WORK REQUEST — Could you return all of the records exactly, minus their images?

STUDY MATERIAL —

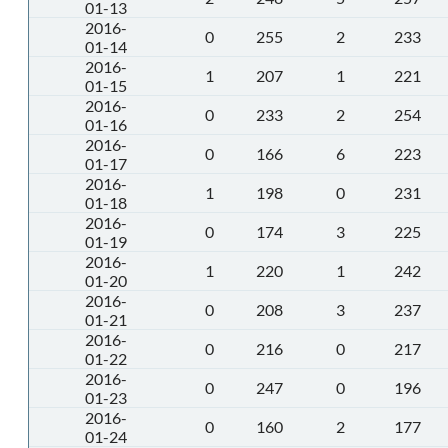
01-13
2016-
0
255
2
233
01-14
2016-
1
207
1
221
01-15
2016-
0
233
2
254
01-16
2016-
0
166
6
223
01-17
2016-
1
198
0
231
01-18
2016-
0
174
3
225
01-19
2016-
1
220
1
242
01-20
2016-
0
208
3
237
01-21
2016-
0
216
0
217
01-22
2016-
0
247
0
196
01-23
2016-
0
160
2
177
01-24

RESULT BELOW —
01-13
2016-
0
255
2
233
01-14
2016-
1
207
1
221
01-15
2016-
0
233
2
254
01-16
2016-
0
166
6
223
01-17
2016-
1
198
0
231
01-18
2016-
0
174
3
225
01-19
2016-
1
220
1
242
01-20
2016-
0
208
3
237
01-21
2016-
0
216
0
217
01-22
2016-
0
247
0
196
01-23
2016-
0
160
2
177
01-24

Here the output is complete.